• _EXERCISE GOAL_:
Retype the material that follows exactly, limited to the lines from the one with "Maggiori informazioni [button] (631, 25)" through the one with "Company News (25, 2509)", and keep out all pictures.

• _DATASET ENTRIES_:
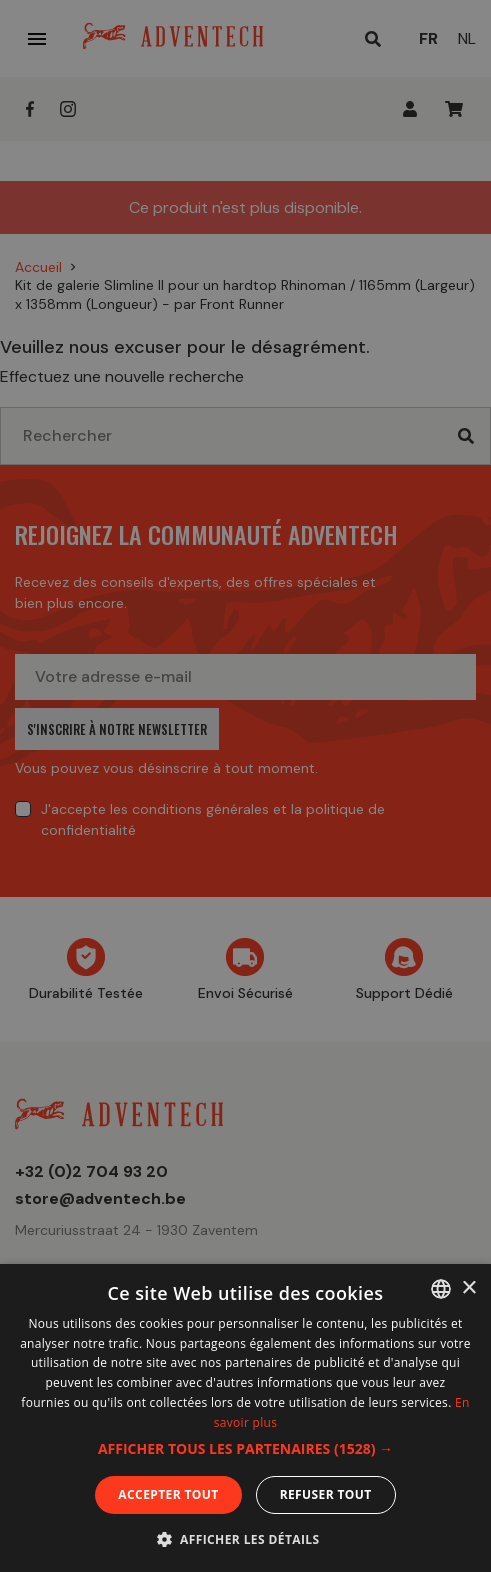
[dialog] (245, 786)
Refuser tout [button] (326, 1494)
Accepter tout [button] (168, 1494)
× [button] (468, 1288)
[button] (245, 1449)
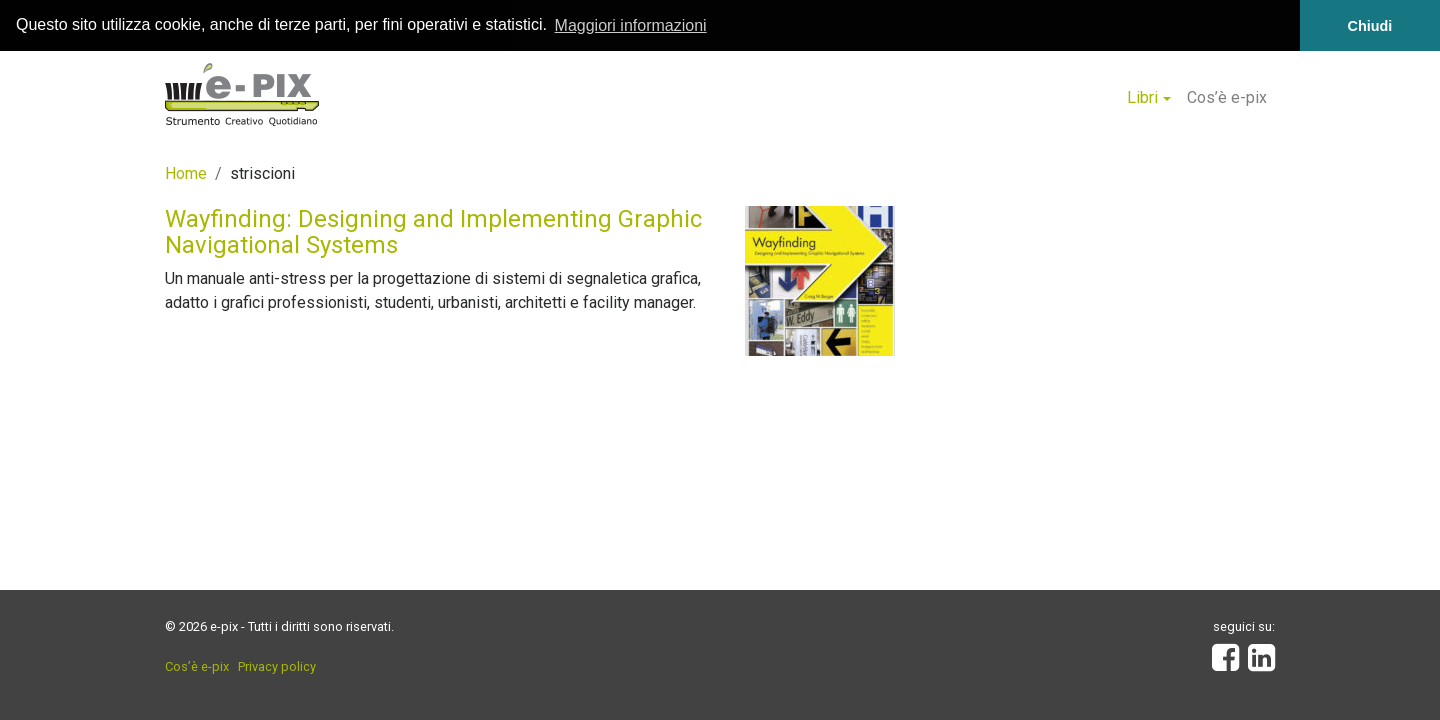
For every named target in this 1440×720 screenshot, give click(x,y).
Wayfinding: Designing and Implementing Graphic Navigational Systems (433, 232)
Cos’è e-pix (1227, 97)
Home (186, 173)
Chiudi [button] (1370, 26)
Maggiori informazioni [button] (631, 25)
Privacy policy (277, 666)
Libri (1142, 97)
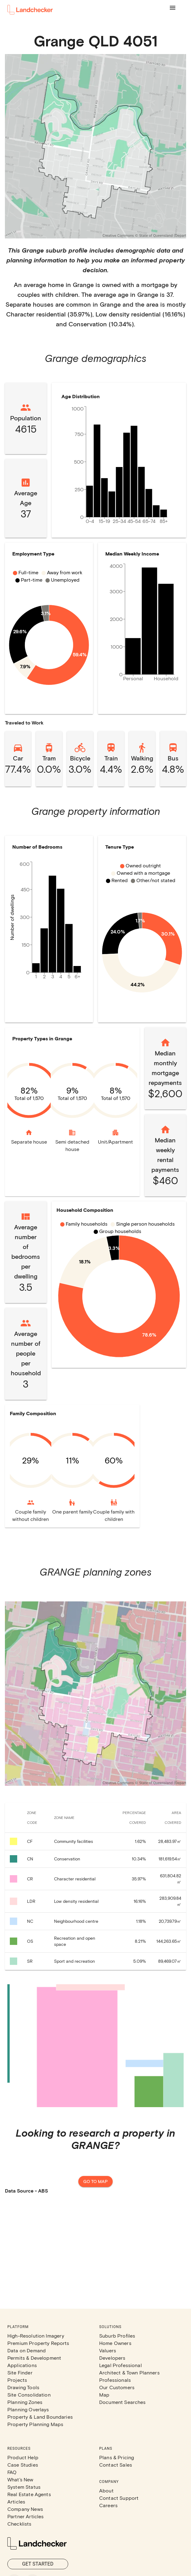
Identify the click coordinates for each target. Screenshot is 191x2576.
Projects (17, 2380)
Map (104, 2394)
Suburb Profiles (117, 2335)
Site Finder (20, 2372)
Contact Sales (115, 2465)
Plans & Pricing (116, 2457)
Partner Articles (25, 2516)
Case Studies (22, 2465)
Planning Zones (24, 2402)
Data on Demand (26, 2350)
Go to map (95, 2181)
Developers (112, 2358)
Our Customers (116, 2387)
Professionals (115, 2380)
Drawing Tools (23, 2387)
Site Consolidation (29, 2394)
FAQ (12, 2472)
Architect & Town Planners (129, 2372)
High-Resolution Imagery (35, 2335)
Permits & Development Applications (34, 2361)
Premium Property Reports (38, 2343)
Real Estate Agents (29, 2494)
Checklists (19, 2524)
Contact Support (118, 2498)
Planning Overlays (28, 2409)
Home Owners (115, 2343)
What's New (20, 2479)
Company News (25, 2509)
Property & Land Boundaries (40, 2417)
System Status (24, 2487)
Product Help (22, 2457)
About (106, 2490)
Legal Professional (120, 2365)
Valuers (107, 2350)
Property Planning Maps (35, 2424)
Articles (16, 2501)
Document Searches (122, 2402)
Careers (108, 2505)
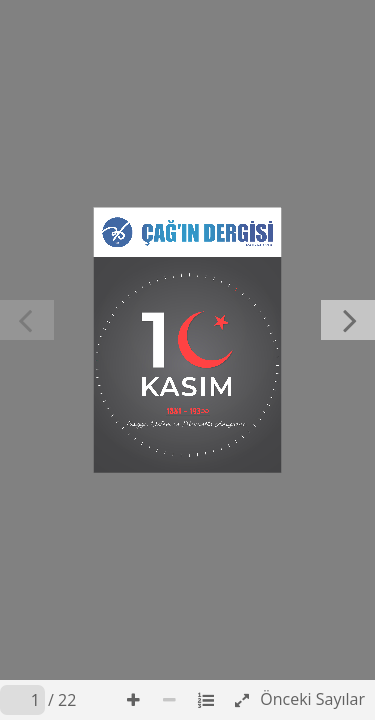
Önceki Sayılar (312, 699)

• _EXPECTED OUTPUT_:
Maggiori informazioni [button] (631, 25)
Privacy policy (277, 666)
Libri (1142, 97)
Identify the click coordinates for each target. Screenshot is 191x2576.
Projects (17, 2380)
Map (104, 2394)
Suburb Profiles (117, 2335)
Site Finder (20, 2372)
Contact Sales (115, 2465)
Plans & Pricing (116, 2457)
Partner Articles (25, 2516)
Case Studies (22, 2465)
Planning Zones (24, 2402)
Data on Demand (26, 2350)
Go to map (95, 2181)
Developers (112, 2358)
Our Customers (116, 2387)
Professionals (115, 2380)
Drawing Tools (23, 2387)
Site Consolidation (29, 2394)
FAQ (12, 2472)
Architect & Town Planners (129, 2372)
High-Resolution Imagery (35, 2335)
Permits & Development Applications (34, 2361)
Premium Property Reports (38, 2343)
Real Estate Agents (29, 2494)
Checklists (19, 2524)
Contact Support (118, 2498)
Planning Overlays (28, 2409)
Home Owners (115, 2343)
What's New (20, 2479)
Company News (25, 2509)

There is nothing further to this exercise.